Ask HN: What's the best interview process you've had? - inform880
I blew up at a recruiter who was trying to get me to take a BS IKM test. I am awful at taking tests, and I&#x27;ve worked long enough you&#x27;d think they believe I knew how to code.
======
mikece
Recruiters are just doing their job. If you don't want to take tests, that's
your prerogative. Demand for talented devs is so hot you can get away with it.

As for the _best_ interviews: probably the interviews that I thought were just
a conversation over a beer or coffee that I didn't realize was an interview
until half-way through... or until the person (the person with hiring
authority) point-blank offered me a spot on their team.

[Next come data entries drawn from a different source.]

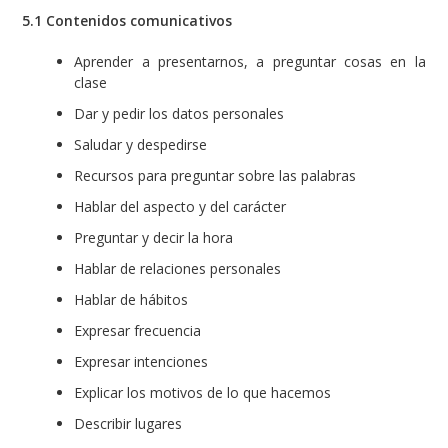
5.1 Contenidos comunicativos
Aprender a presentarnos, a preguntar cosas en la
clase
Dar y pedir los datos personales
Saludar y despedirse
Recursos para preguntar sobre las palabras
Hablar del aspecto y del carácter
Preguntar y decir la hora
Hablar de relaciones personales
Hablar de hábitos
Expresar frecuencia
Expresar intenciones
Explicar los motivos de lo que hacemos
Describir lugares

This gets to another point about which I've been meaning to blog: the articles
about "the best languages for getting hired in 2020" overlook or ignore the
importance of the human network. How many recruiters you know and how
frequently you stay in contact to keep up with local market demand even when
you're not looking for a job is invaluable. Not every company puts out their
openings to all recruiters: it's always best to cast a wide net and
intelligently analyze the companies/positions/offers. Recruiters deal in this
market every day all day... tap their knowledge for all it's worth and offer
to present lunch & learn talks at their offices to make them better informed
about technology (which makes them think of YOU first when premium openings
cross their desks).